In the letters you posted here, I can see many what I would call oddities, not necessarily mistakes, because of the time when the letters were written and the possibility that what you and I would consider a grammatical error, may have been correct in a certain region/dialect and at a specific time period... So I wouldn't like to judge.

My grandmother from my mother's side wrote well also, yet when she spoke, she had a specific dialect (which she didn't transfer to paper). Having conversed with her for many years whilst she was still alive, I picked up on many of the words/phrases she would use and reading these letters brings some of those back. She, too, was from a poor background and wasn't well educated and all her life she worked the land. The dialect and her background would indicate she was unintelligent or "backward" but in reality, she was a smart and wise woman.

The way the letters are written makes me think that Janina came from the former Polish "Kresy" region of Poland (I may be completely wrong here) because of how her speech "sounds" when I'm "hearing" her words in my mind, such as "jerzely", instead of "jeżeli". And many of the "oddities" make me think of those used for comical effect in the cult TV series "Świat Według Kiepskich" - an all-time favourite TV series of mine and just one of the ways I like to "polish" my Polish (big mistake, perhaps?!)

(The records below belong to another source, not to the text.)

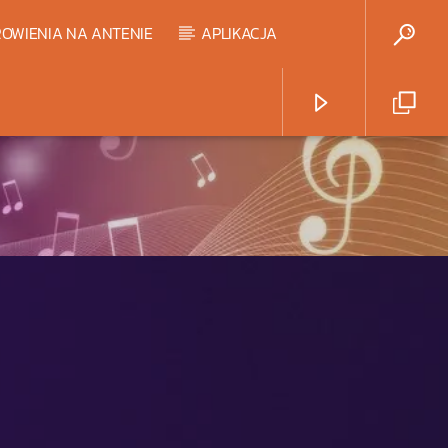
OWIENIA NA ANTENIE
APLIKACJA
Radio Strefa Muzy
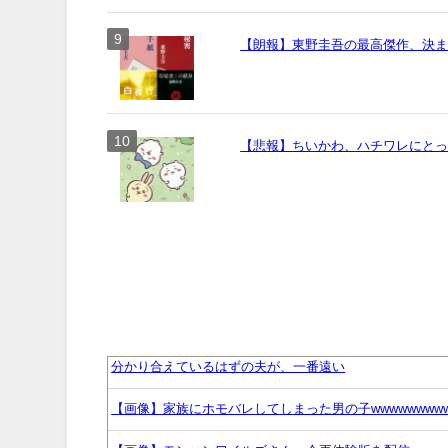
【朗報】東野圭吾の最高傑作、決
【悲報】ちいかわ、ハチワレにとっ
分かり合えているはずの夫が、一番遠い
【画像】家族にホモバレしてしまった男の子wwwwwwwww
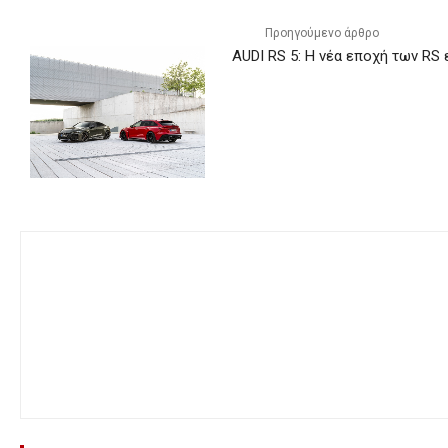
Προηγούμενο άρθρο
AUDI RS 5: Η νέα εποχή των RS ε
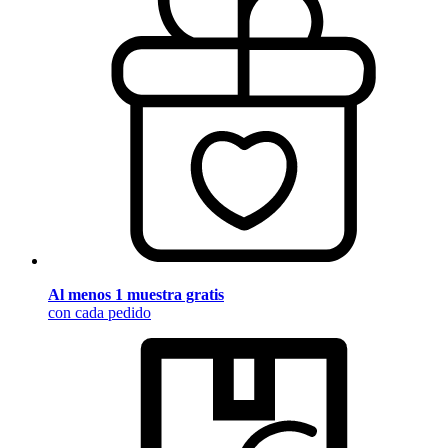
Al menos 1 muestra gratis
con cada pedido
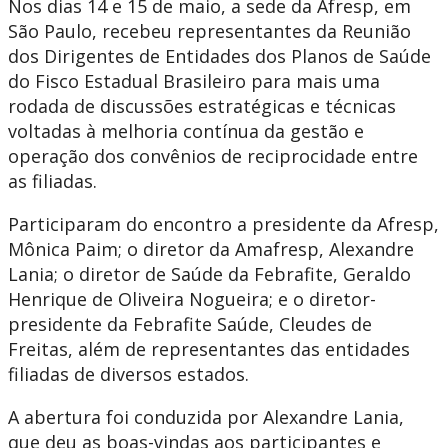
Nos dias 14 e 15 de maio, a sede da Afresp, em
São Paulo, recebeu representantes da Reunião
dos Dirigentes de Entidades dos Planos de Saúde
do Fisco Estadual Brasileiro para mais uma
rodada de discussões estratégicas e técnicas
voltadas à melhoria contínua da gestão e
operação dos convênios de reciprocidade entre
as filiadas.
Participaram do encontro a presidente da Afresp,
Mônica Paim; o diretor da Amafresp, Alexandre
Lania; o diretor de Saúde da Febrafite, Geraldo
Henrique de Oliveira Nogueira; e o diretor-
presidente da Febrafite Saúde, Cleudes de
Freitas, além de representantes das entidades
filiadas de diversos estados.
A abertura foi conduzida por Alexandre Lania,
que deu as boas-vindas aos participantes e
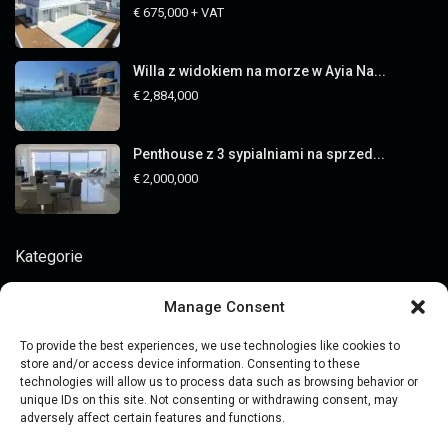
€ 675,000
+ VAT
Willa z widokiem na morze w Ayia Na...
€ 2,884,000
Penthouse z 3 sypialniami na sprzed...
€ 2,000,000
Kategorie
Analizy rynku
Manage Consent
Cena
To provide the best experiences, we use technologies like cookies to
Inwestycje w nieruchomości
store and/or access device information. Consenting to these
technologies will allow us to process data such as browsing behavior or
Kupowanie nieruchomości
unique IDs on this site. Not consenting or withdrawing consent, may
adversely affect certain features and functions.
Oglądanie nieruchomości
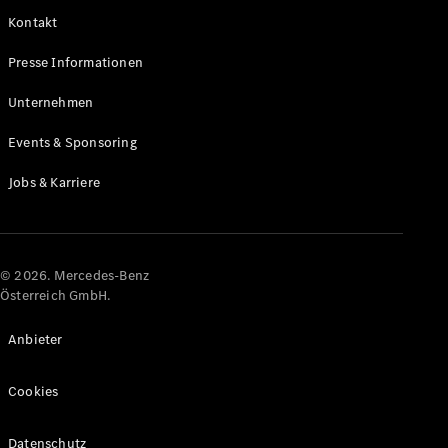
Kontakt
Alle Coupés
Presse Informationen
CLE Coupé
Mercedes-
Unternehmen
AMG GT
Coupé
Events & Sponsoring
Mercedes-
AMG GT
Jobs & Karriere
Elektrisch
4-Türer
Coupé
Konfigurator
© 2026. Mercedes-Benz
Online
Österreich GmbH.
Store
Cabriolets & Roadster
Anbieter
Cookies
Datenschutz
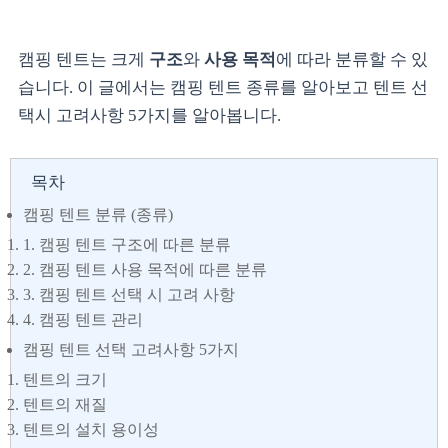
캠핑 텐트는 크게
구조
와
사용 목적
에 따라 분류할 수 있
습니다. 이 글에서는 캠핑 텐트 종류를 알아보고 텐트 선
택시 고려사항 5가지를 알아봅니다.
목차
캠핑 텐트 분류 (종류)
1. 캠핑 텐트 구조에 따른 분류
2. 캠핑 텐트 사용 목적에 따른 분류
3. 캠핑 텐트 선택 시 고려 사항
4. 캠핑 텐트 관리
캠핑 텐트 선택 고려사항 5가지
텐트의 크기
텐트의 재질
텐트의 설치 용이성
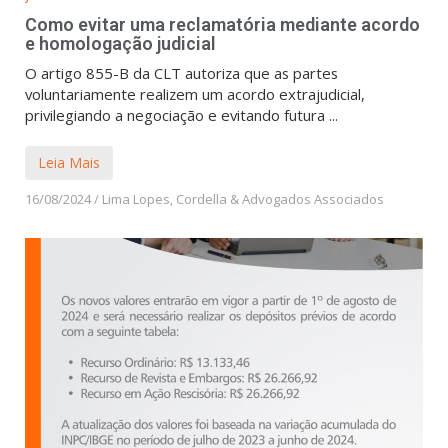
Como evitar uma reclamatória mediante acordo
e homologação judicial
O artigo 855-B da CLT autoriza que as partes
voluntariamente realizem um acordo extrajudicial,
privilegiando a negociação e evitando futura ...
Leia Mais
16/08/2024
/
Lima Lopes, Cordella & Advogados Associados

From quickly reading some of the letters, I have a theory that Janina was begging for money, from the way she kept writing "kochana siostro" and "kochana siostro i szwagrze" over and over and her gripes about the lack of a response indicate that her sister and brother-in-law simply started ignoring her letters because she was constantly asking for money. This, again, makes me think of my grandmother from my father's side, as she would send money to her sister back home in Poland (we live in the UK, I was born here), as she would constantly plead poverty.

If there's any chance you'd be willing to provide your translations, I could check them and see if our versions/interpretations agree? Similarly, I'd be more than happy to help were you to come across more of these letters in the future and wished to translate them.

Best wishes!


----------



## anthox

Hi! I'm glad reading these letters has been interesting for you. I actually came across these letters when they were posted by someone looking for translation help on Reddit. I had started working on them but it turned out that someone else completed them more quickly than I had, so I never ended up polishing the translations I attempted. However, I was happy to learn some things about Polish that I wouldn't have otherwise. 

If reading/translating these old letters is exciting for you, I recommend joining Reddit, subscribing yourself to the subreddit r/translator and setting up notifications so that when posts are tagged Polish -> English, you get notified. Most Pol -> Eng posts are for translations of old civil records (births, marriages, deaths) which are pretty formulaic (always starting _Działo się w ... dnia ..., _etc_._) but can often be difficult to read due to the handwriting, but sometimes people post family letters like this or other diverse material. It's pretty common for descendants of WWII-era Polish immigrants in the US to have some old letters from some relative in a box somewhere, but to be unable to read them since the language wasn't passed down.


----------



## Tyskie

anthox said:


> Hi! I'm glad reading these letters has been interesting for you. I actually came across these letters when they were posted by someone looking for translation help on Reddit. I had started working on them but it turned out that someone else completed them more quickly than I had, so I never ended up polishing the translations I attempted. However, I was happy to learn some things about Polish that I wouldn't have otherwise.
> 
> If reading/translating these old letters is exciting for you, I recommend joining Reddit, subscribing yourself to the subreddit r/translator and setting up notifications so that when posts are tagged Polish -> English, you get notified. Most Pol -> Eng posts are for translations of old civil records (births, marriages, deaths) which are pretty formulaic (always starting _Działo się w ... dnia ..., _etc_._) but can often be difficult to read due to the handwriting, but sometimes people post family letters like this or other diverse material. It's pretty common for descendants of WWII-era Polish immigrants in the US to have some old letters from some relative in a box somewhere, but to be unable to read them since the language wasn't passed down.



How exciting, I'll do just that! Thanks for the tip. Always glad to meet like-minded people.


----------